DATASET EXTRACT

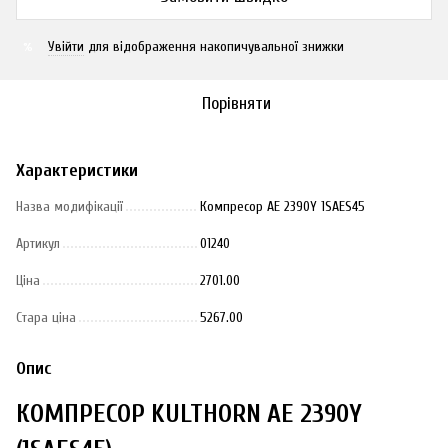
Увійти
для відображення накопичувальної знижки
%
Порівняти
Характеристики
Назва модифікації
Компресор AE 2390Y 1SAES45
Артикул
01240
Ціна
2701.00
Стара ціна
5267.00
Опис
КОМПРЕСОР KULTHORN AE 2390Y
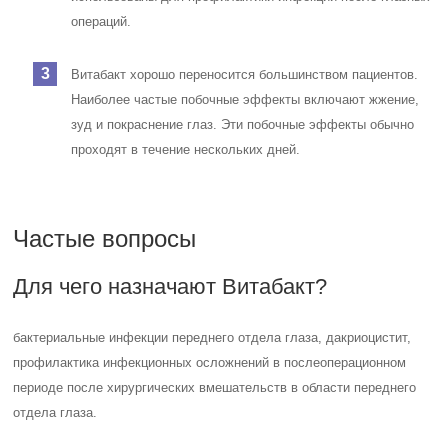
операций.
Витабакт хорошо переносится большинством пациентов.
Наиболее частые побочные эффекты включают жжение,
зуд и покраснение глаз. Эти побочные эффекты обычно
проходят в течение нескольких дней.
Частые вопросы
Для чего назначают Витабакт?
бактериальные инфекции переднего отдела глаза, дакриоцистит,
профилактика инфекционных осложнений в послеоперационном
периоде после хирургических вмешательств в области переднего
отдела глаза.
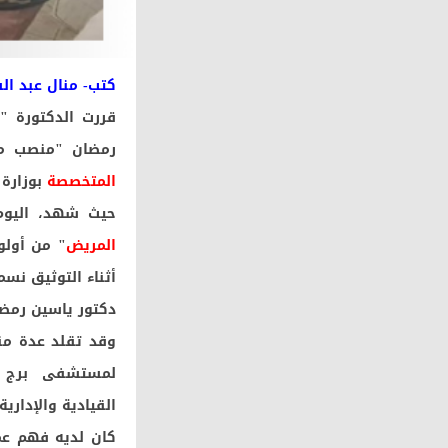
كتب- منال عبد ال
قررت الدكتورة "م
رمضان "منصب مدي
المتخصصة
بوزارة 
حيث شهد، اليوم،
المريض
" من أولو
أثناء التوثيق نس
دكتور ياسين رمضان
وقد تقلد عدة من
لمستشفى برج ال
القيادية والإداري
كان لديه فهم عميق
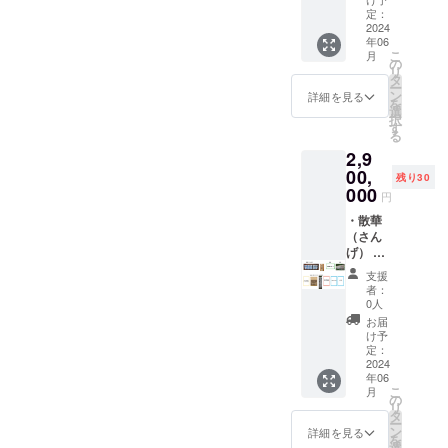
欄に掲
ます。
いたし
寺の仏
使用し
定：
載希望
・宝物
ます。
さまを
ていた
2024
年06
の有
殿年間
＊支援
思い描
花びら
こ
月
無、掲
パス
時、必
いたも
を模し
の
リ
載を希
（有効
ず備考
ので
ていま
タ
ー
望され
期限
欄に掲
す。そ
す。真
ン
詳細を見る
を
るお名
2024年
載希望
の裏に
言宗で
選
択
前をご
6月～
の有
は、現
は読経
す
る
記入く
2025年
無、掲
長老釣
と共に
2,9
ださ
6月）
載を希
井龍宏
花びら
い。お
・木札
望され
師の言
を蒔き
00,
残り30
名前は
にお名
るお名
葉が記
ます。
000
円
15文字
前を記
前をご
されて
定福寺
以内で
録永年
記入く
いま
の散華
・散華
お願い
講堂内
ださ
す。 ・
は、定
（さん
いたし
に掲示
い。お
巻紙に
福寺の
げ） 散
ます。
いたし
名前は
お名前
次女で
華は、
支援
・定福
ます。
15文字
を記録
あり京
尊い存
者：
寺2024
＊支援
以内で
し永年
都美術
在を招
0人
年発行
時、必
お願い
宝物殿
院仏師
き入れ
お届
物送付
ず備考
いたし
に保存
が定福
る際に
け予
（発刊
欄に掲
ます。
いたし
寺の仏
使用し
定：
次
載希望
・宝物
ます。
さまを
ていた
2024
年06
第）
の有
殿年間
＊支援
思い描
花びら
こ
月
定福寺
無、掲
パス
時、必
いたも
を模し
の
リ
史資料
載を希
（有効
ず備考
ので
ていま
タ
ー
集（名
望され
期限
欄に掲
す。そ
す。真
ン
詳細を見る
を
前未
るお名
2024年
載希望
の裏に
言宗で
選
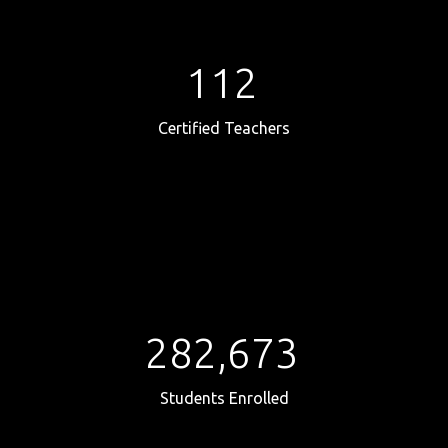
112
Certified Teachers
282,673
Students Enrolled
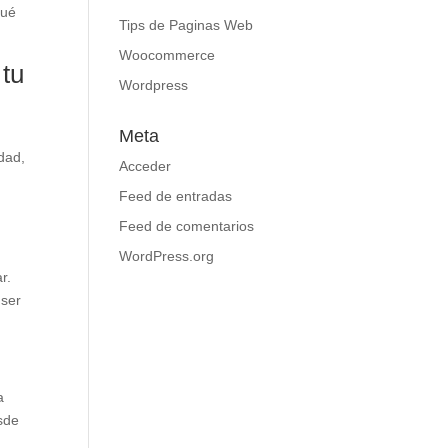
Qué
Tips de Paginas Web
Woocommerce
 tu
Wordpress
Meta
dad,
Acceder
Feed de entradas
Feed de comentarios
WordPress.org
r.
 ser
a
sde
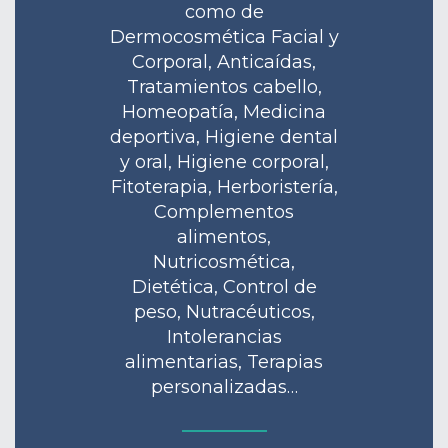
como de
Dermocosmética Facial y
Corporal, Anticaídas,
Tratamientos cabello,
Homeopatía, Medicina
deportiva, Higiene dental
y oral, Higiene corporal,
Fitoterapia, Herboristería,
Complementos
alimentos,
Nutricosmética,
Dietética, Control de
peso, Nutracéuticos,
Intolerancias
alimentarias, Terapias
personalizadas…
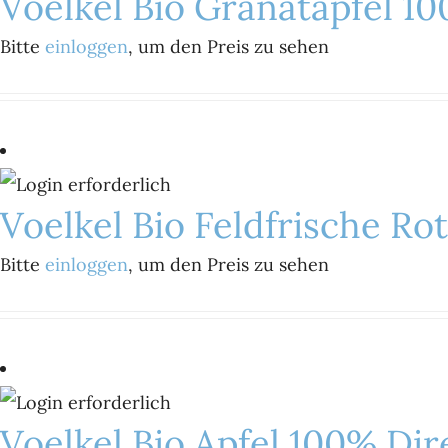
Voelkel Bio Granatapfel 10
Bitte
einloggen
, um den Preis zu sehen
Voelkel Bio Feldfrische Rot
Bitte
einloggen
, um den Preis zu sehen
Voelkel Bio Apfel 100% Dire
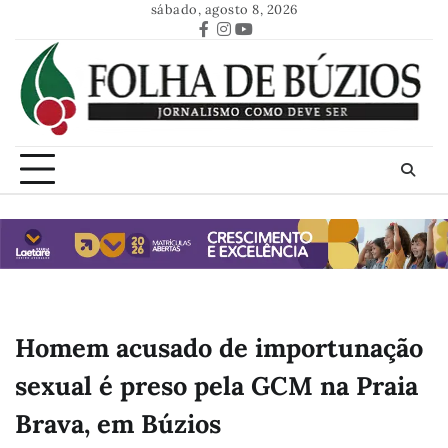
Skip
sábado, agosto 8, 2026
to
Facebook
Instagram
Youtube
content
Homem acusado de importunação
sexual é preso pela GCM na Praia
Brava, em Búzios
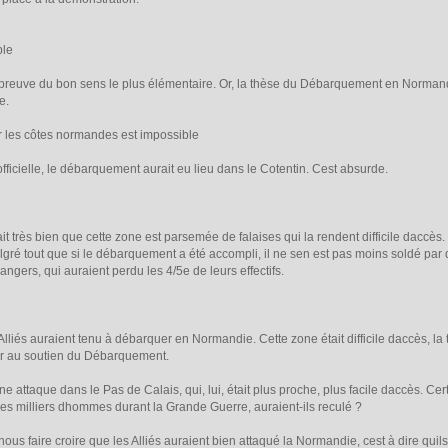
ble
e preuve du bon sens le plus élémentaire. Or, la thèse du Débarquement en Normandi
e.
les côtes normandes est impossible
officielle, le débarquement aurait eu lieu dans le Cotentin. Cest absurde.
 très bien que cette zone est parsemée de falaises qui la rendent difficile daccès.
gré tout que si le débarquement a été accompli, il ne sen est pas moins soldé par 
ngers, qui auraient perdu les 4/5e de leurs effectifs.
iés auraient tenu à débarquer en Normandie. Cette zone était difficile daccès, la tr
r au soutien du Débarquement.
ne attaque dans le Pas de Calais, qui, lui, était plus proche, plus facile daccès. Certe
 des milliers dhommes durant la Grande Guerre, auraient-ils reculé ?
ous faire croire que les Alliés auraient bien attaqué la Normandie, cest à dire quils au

---

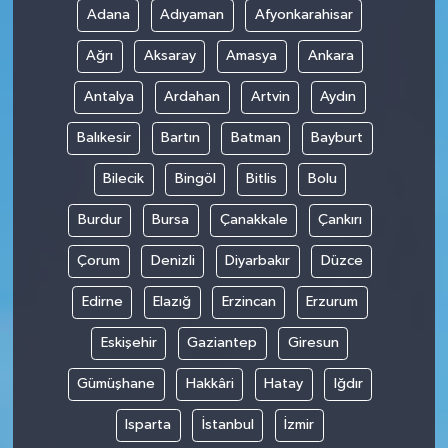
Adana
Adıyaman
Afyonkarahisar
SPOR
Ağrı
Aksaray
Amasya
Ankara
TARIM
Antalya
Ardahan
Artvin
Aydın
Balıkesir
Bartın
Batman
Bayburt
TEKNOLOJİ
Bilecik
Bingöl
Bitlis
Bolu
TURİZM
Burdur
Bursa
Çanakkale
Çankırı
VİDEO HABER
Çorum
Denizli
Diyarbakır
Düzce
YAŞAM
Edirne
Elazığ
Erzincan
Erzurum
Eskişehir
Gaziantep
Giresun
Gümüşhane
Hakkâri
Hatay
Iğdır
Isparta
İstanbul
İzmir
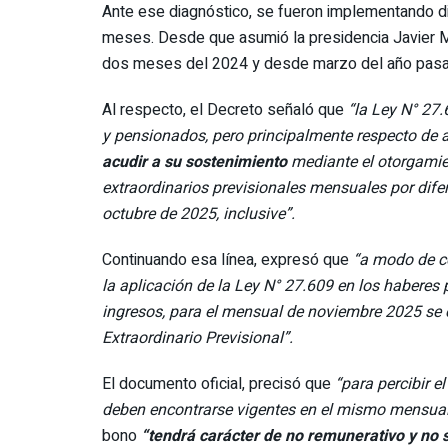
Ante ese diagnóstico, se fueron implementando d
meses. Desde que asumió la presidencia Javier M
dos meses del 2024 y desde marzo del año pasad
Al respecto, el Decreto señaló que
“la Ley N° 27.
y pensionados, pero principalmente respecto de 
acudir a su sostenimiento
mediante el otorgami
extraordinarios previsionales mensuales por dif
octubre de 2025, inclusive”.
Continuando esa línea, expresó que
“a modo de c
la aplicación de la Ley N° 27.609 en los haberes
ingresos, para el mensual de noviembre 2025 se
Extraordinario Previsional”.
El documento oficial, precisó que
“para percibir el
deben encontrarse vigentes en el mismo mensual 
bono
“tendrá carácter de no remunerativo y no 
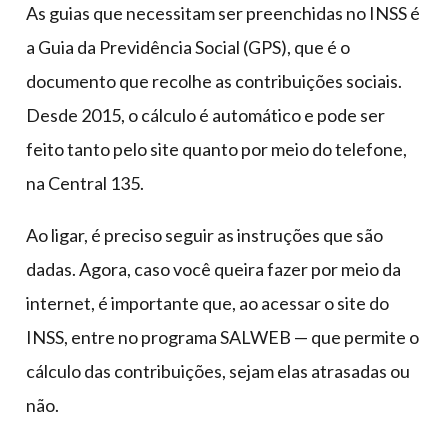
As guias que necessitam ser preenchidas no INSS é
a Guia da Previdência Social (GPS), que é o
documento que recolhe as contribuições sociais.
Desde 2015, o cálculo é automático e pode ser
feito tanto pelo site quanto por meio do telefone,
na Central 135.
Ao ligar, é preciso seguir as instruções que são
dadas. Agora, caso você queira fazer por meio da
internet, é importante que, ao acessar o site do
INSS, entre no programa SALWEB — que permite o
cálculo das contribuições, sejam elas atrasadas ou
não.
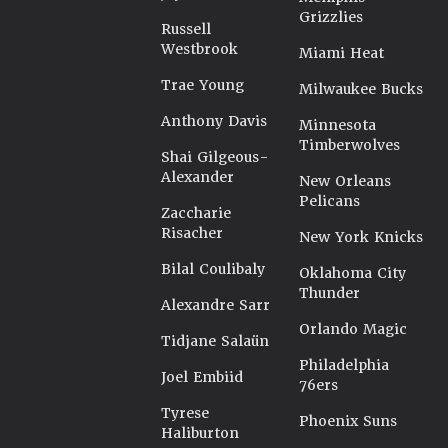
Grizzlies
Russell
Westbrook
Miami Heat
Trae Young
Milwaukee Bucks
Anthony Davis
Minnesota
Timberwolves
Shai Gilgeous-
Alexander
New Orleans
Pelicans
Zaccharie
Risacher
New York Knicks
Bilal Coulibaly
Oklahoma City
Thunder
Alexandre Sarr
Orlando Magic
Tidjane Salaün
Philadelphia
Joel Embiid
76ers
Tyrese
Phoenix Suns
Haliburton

EXERCISE DESCRIPTION
Give the number of lines in the records above that contain "plus", with no other words.

RESPONSE FOR THIS EXERCISE
2